The ISS Galilei team from Mirandola: How we won the NAO Challenge 2023

We present an article by Professor Alberto Michelini, coach of the ISS Galilei team in Mirandola (Modena) national champion of the NAO Challenge 2023.

 

A great robotics adventure at school that began years ago

by Alberto Michelini

The NAO Challenge is a robotics competition for schools organised with the aim of enhancing young people’s knowledge in the use of humanoid robotics, through the development of software and applications to disseminate the social potential of robotics.

It has been held since 2015 by Scuola di Robotica, and is sponsored by United Robotics Group and CampuStore, involving more than 100 Italian high schools each year. There are two stages, a first qualification phase after which about 40 teams are selected for the final, which is held in Florence on 22 and 23 May 2023, at the Innovation Center of Fondazione CR and Teatro della Pergola, with the technical and organisational support of Terza Cultura Società Cooperativa, PortaleRagazzi.it of Fondazione CR di Firenze and Terza Cultura. The NAO Challenge is part of the Action for the Enhancement of Excellence of the Ministry of Education and Merit.
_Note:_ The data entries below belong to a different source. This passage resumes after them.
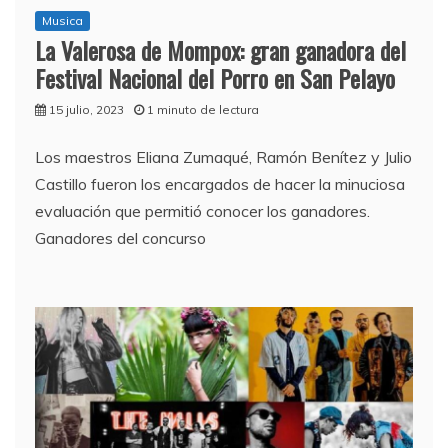
Musica
La Valerosa de Mompox: gran ganadora del
Festival Nacional del Porro en San Pelayo
15 julio, 2023
1 minuto de lectura
Los maestros Eliana Zumaqué, Ramón Benítez y Julio
Castillo fueron los encargados de hacer la minuciosa
evaluación que permitió conocer los ganadores.
Ganadores del concurso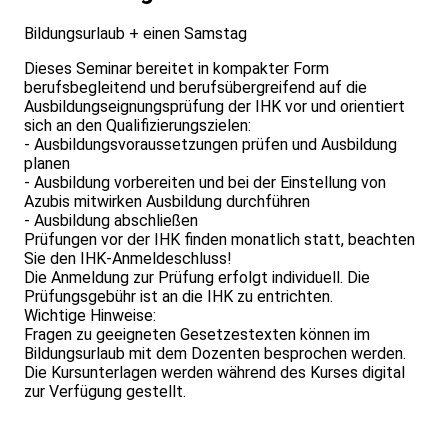
Bildungsurlaub + einen Samstag
Dieses Seminar bereitet in kompakter Form
berufsbegleitend und berufsübergreifend auf die
Ausbildungseignungsprüfung der IHK vor und orientiert
sich an den Qualifizierungszielen:
- Ausbildungsvoraussetzungen prüfen und Ausbildung
planen
- Ausbildung vorbereiten und bei der Einstellung von
Azubis mitwirken Ausbildung durchführen
- Ausbildung abschließen
Prüfungen vor der IHK finden monatlich statt, beachten
Sie den IHK-Anmeldeschluss!
Die Anmeldung zur Prüfung erfolgt individuell. Die
Prüfungsgebühr ist an die IHK zu entrichten.
Wichtige Hinweise:
Fragen zu geeigneten Gesetzestexten können im
Bildungsurlaub mit dem Dozenten besprochen werden.
Die Kursunterlagen werden während des Kurses digital
zur Verfügung gestellt.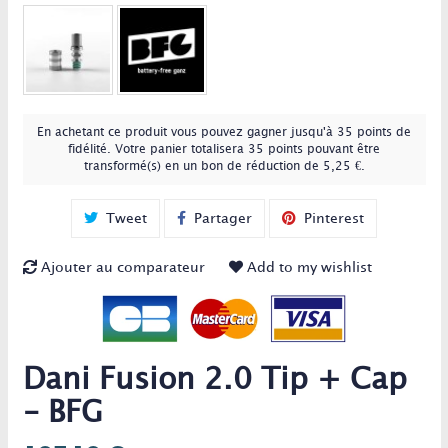
En achetant ce produit vous pouvez gagner jusqu'à
35
points de
fidélité
. Votre panier totalisera
35
points
pouvant être
transformé(s) en un bon de réduction de
5,25 €
.
Tweet
Partager
Pinterest
Ajouter au comparateur
Add to my wishlist
Dani Fusion 2.0 Tip + Cap
- BFG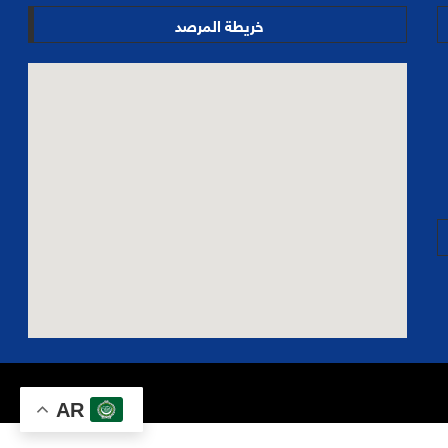
خريطة المرصد
AR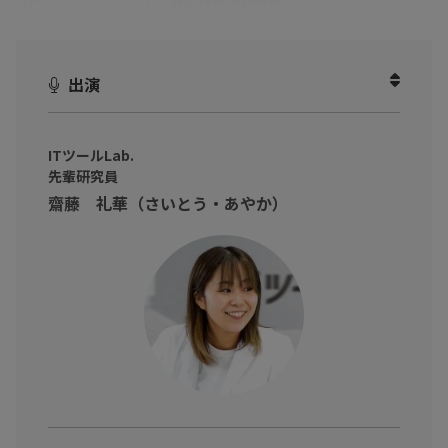
今回のテーマは、「
エクセル運用の効率化
」
予算管理、経営分析などにおけるExcel業務って、意外と手間がか
かりませんか？
出演
フォーマットがバラバラのため手動で転記したり、確認作業が増
えたりすることでミスも発生しやすい状況になってしまいます。
ITツールLab.
効率的に運用するにはどうしたらよいのでしょうか？
先輩研究員
齋藤 礼華（さいとう・あやか）
本動画では、ITツールLab.の先輩・後輩研究員が、実際に企業のE
xcel業務を効率化する運用サポートシステム『iFUSION』を使い、
予算管理や経営分析などでの煩雑なエクセル業務が簡単に行える
様子をご紹介します！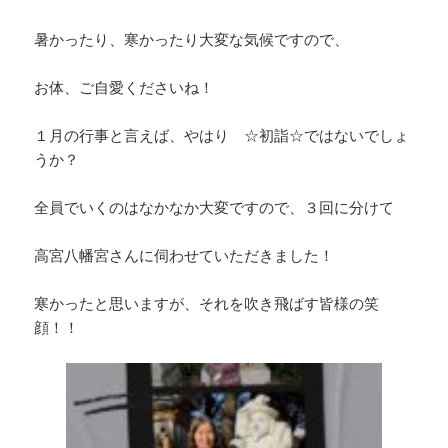
暑かったり、寒かったり大変な気候ですので、
お体、ご自愛くださいね！
１月の行事と言えば、やはり ☆初詣☆ではないでしょ
うか？
全員でいくのはなかなか大変ですので、３回に分けて
高宮八幡宮さんに伺わせていただきました！
寒かったと思いますが、それを吹き飛ばす皆様の笑
顔！！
The star of the competition is the NAO humanoid robot produced by the Aldebaran-Universal robot group. For several years I have been the coach of the Mirandola ISS Galilei teams and this year we won the first prize in the NAO Challenge 2023. This is not the first time that the Mirandola team has placed among the top five teams in the NAO Challenge for technical ability, originality of solutions and communication skills. But this year was special: our team is national champion of the NAO Challenge, and we won the first prize, a NAO robot.

Participating teams had to develop creativity and technical skills to programme the robot and carry out a project following a chosen theme, which this year was taken from the UN 2030 Agenda and its actions for sustainable development: gender equality, clean and affordable energy, clean water and sanitation, sustainable cities and communities, responsible consumption and production, and climate action.
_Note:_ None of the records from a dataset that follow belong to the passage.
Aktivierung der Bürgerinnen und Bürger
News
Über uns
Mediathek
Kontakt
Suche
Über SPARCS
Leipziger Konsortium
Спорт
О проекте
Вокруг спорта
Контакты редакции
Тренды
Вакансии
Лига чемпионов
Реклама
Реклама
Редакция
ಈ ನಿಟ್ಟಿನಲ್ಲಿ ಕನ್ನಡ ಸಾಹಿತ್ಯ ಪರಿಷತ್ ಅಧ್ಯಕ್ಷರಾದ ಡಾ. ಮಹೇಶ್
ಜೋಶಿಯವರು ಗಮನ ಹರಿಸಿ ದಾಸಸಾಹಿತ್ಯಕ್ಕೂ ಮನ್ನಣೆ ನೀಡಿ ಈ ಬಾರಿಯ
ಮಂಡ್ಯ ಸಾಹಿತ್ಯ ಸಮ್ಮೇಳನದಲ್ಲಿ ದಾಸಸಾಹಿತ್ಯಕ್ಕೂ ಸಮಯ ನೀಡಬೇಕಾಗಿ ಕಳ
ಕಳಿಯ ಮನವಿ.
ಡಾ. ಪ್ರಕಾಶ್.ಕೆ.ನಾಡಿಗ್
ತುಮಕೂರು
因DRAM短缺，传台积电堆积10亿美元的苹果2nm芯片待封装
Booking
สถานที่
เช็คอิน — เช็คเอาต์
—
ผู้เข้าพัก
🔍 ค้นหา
The challenge posed to the teams during the final was to design solutions to use the humanoid robot NAO in particular for the protection of coastal environments.

The Galilei team chose the theme of promoting waste sorting to primary school children, and the NAO robot was used in an interactive game to teach them to recognise waste and to sort correctly.

We divided a bin into four sections, paper, plastic, cans and glass, closed by doors that opened automatically. NAO, connected via wi-fi, was organised to open them. The child has to recognise what type of waste it is and NAO confirms the answer. If the answer is correct, NAO opens the door for the type of refusal, if it is wrong, NAO suggests the child to think again. In fact, the NAO recognises the waste shown to it and commands the automated bin via wi-fi.

Ours was composed of 11 students: Valentina Gozzi, Nicoletta Scurtu, Alessia Mertolini, Giorgia Benatelli, Sebastiano Tabanelli, Pietro Perani, Fabio Quartieri, Matteo Vincenzi, Lorenzo Molinari, Isabella Merighi and Leonardo Luppi.

The project was carried out under the patronage of Aimag, the company that takes care of the differentiated waste collection in our town, and which provided us with some materials. We tested the system with the children of the ‘Dante Alighieri’ primary school in Mirandola: the children had fun and also learned the difference between the various materials in the separate waste collection.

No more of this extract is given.